Even in this, the wettest of years, the battle over endangered fish in the Sacramento-San Joaquin Delta rages.
The latest dispute centers on a plan by federal officials to increase water releases from Northern California reservoirs that eventually flow into the delta, where they hope to push encroaching salt water back to a point that is about 46 miles from the Golden Gate Bridge.
Four days of hearings began Tuesday before U.S. District Judge Oliver W. Wanger in Fresno, with water users seeking an injunction to stop the water releases.
The hearing will wrap up Friday.
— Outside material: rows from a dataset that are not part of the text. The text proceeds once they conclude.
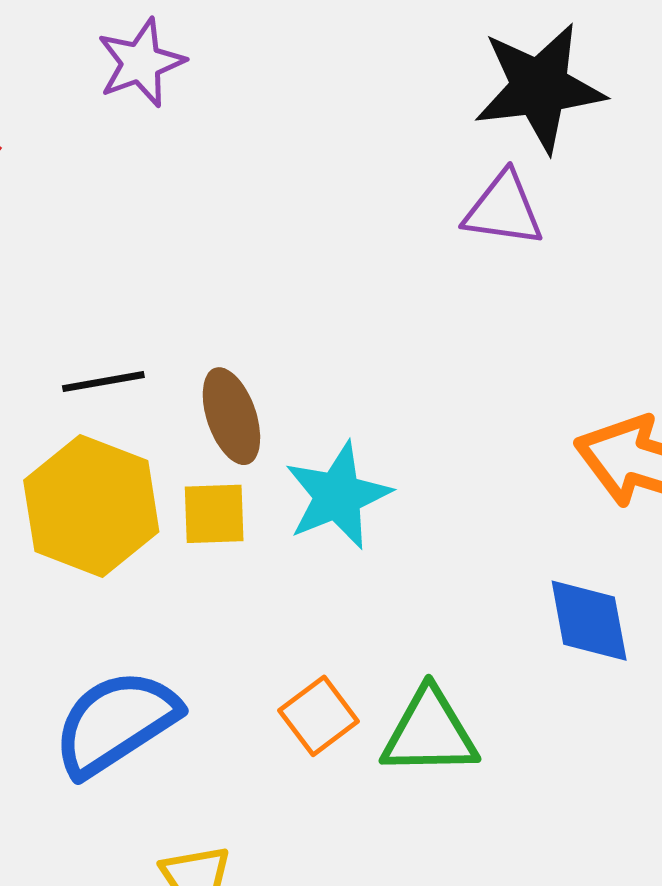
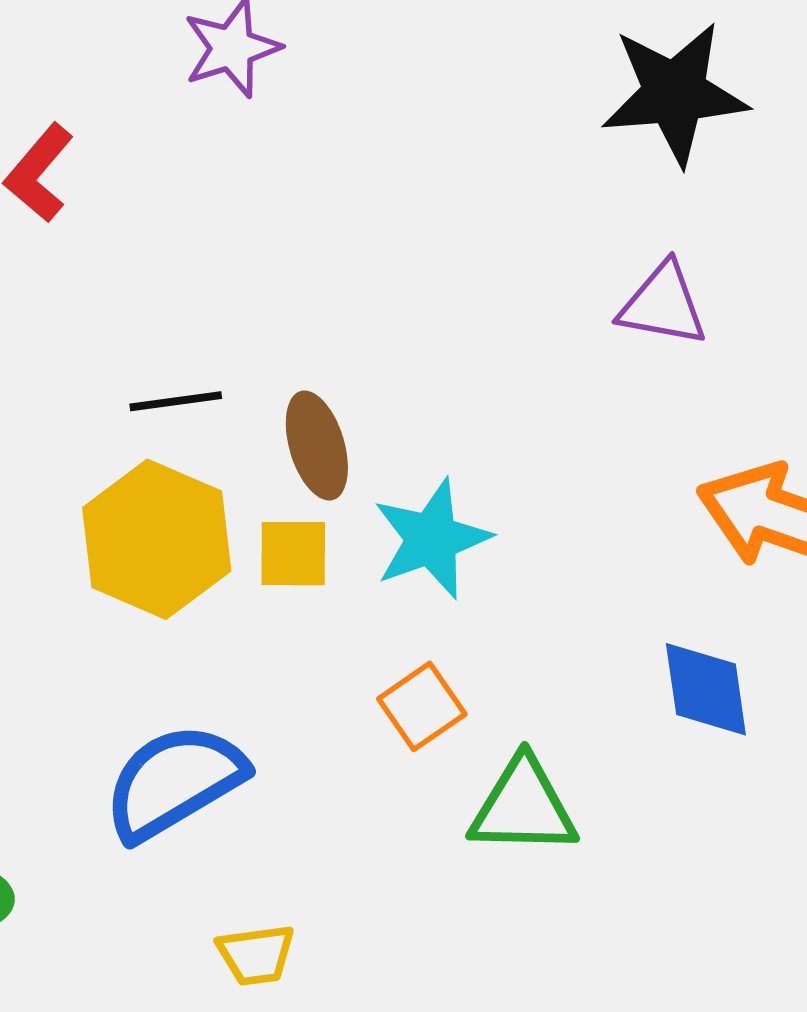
purple triangle: (504, 209) -> (663, 305), moved
orange square: (319, 716) -> (422, 706), moved

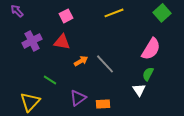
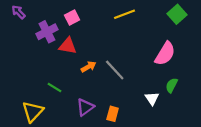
purple cross: (32, 41) -> (47, 32), moved
green semicircle: (148, 74) -> (172, 85), moved
orange rectangle: (103, 104) -> (113, 114), turned -72

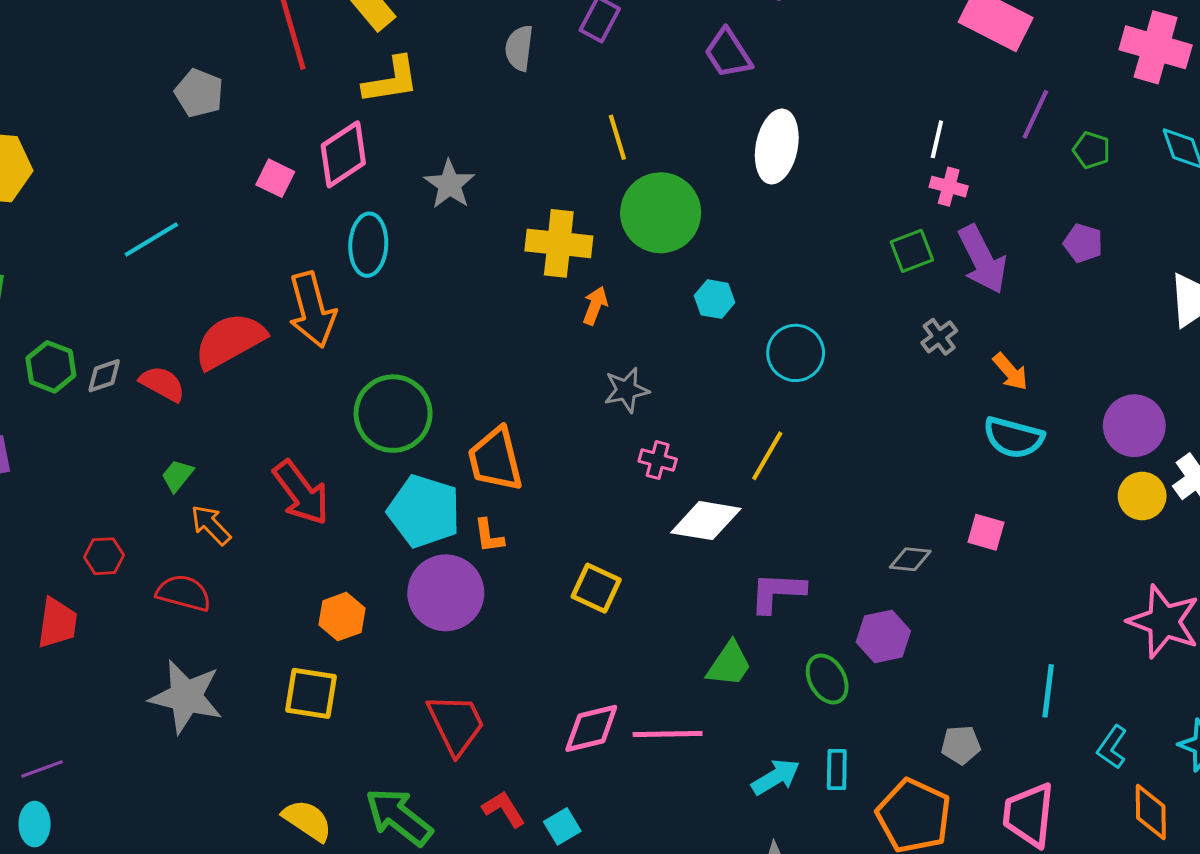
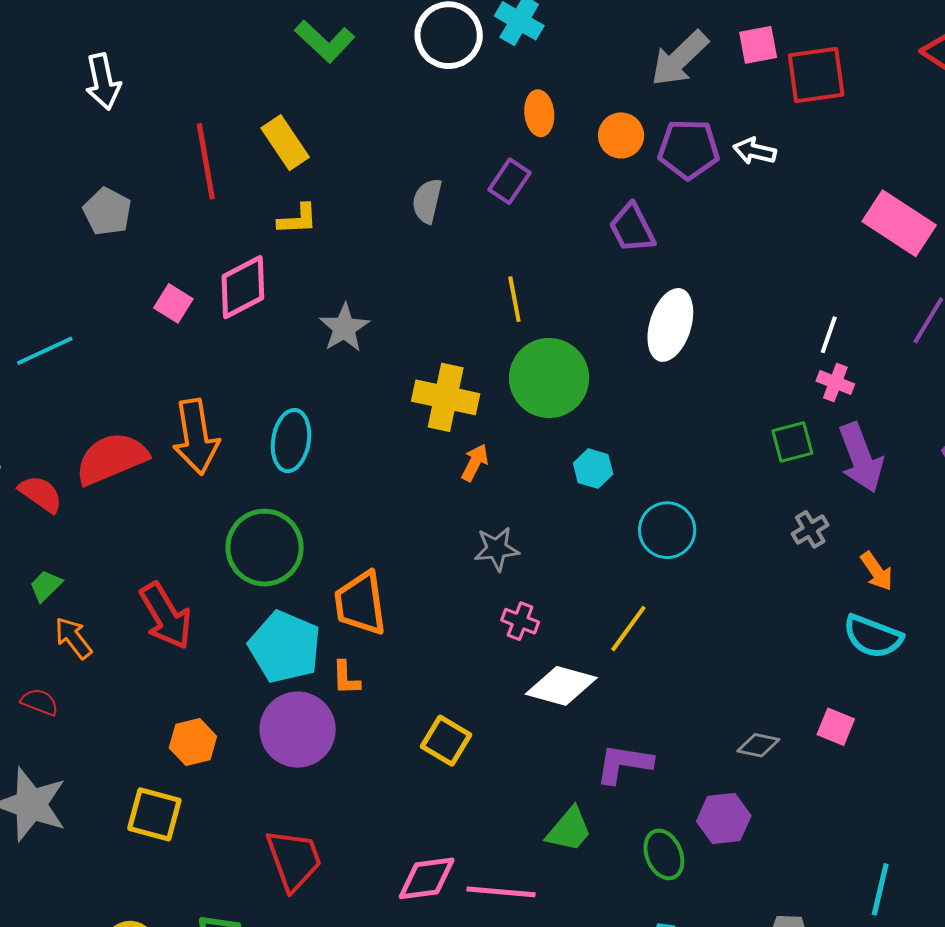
yellow L-shape: (391, 80) -> (298, 219), size x0.7
cyan ellipse: (368, 245) -> (291, 441), moved
red semicircle: (184, 593) -> (40, 702), size x0.7

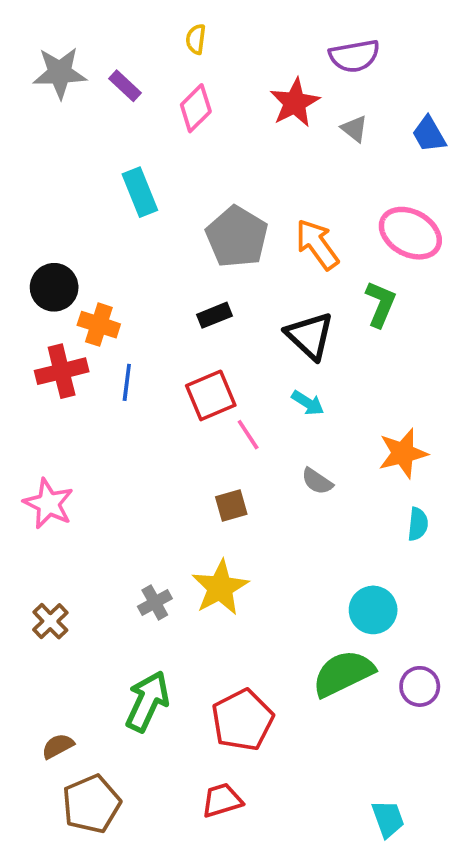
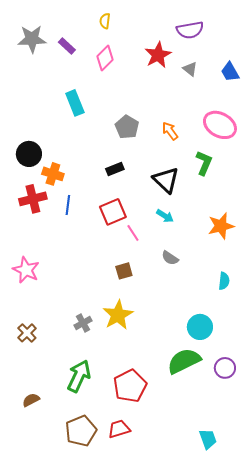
gray pentagon: (237, 237) -> (127, 127), size x0.7
orange arrow: (317, 244) -> (170, 131), size x0.7
orange star: (403, 453) -> (221, 226), moved
brown pentagon: (91, 804) -> (81, 431), moved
It is unknown whether Wanger will issue an immediate ruling.
Federal officials – supported by environmentalists – hope that reducing salt in a bigger stretch of the delta will help the threatened delta smelt. The action is part of a plan for the smelt known as a biological opinion.
But urban and agricultural water users that depend on the delta point out that Wanger has already invalidated the biological opinion, and in doing so specifically cited the fall water release as an area that needed reworking by the U.S. Fish and Wildlife Service.
Wanger's 225-page decision found that while delta pumping hurt the smelt, the restrictions that were set up to protect the fish were not justified. But in May, Wanger gave the federal government until December 2013 to rework the biological opinion, and left the existing plan in place while the new one is being written.
Court documents quote John Leahigh of the California Department of Water Resources as saying the proposed action will cut 850,000 acre feet of water deliveries to the State Water Project.
That, in turn, will cut State Water Project water allocations this year by 10% – about 410,000 acre feet – plus an additional 10% next year, state officials say.
Federal Central Valley Project water deliveries to the Westlands Water District and others will not suffer comparable reductions, court documents say, but could adversely affect water deliveries if conditions through the remainder of this year are "sufficiently dry."
Environmentalists, however, are "puzzled as to why the water contractors keep trying to stop fish protections in this wet year," said Kate Poole, an attorney with the Natural Resources Defense Council. "We're on target this year to export more water than ever before from the delta."
She cites water users' court filings that the proposed fall water releases won't hurt CVP supplies this year, and that there is a greater than 50% chance that it won't affect supplies next year.
Environmentalists also say state water allocation won't change this year, even if the fall action is taken, and that it is better than 50-50 that any reduction in the State Water Project's Lake Oroville for the increased fall water releases will be made up over the winter and spring.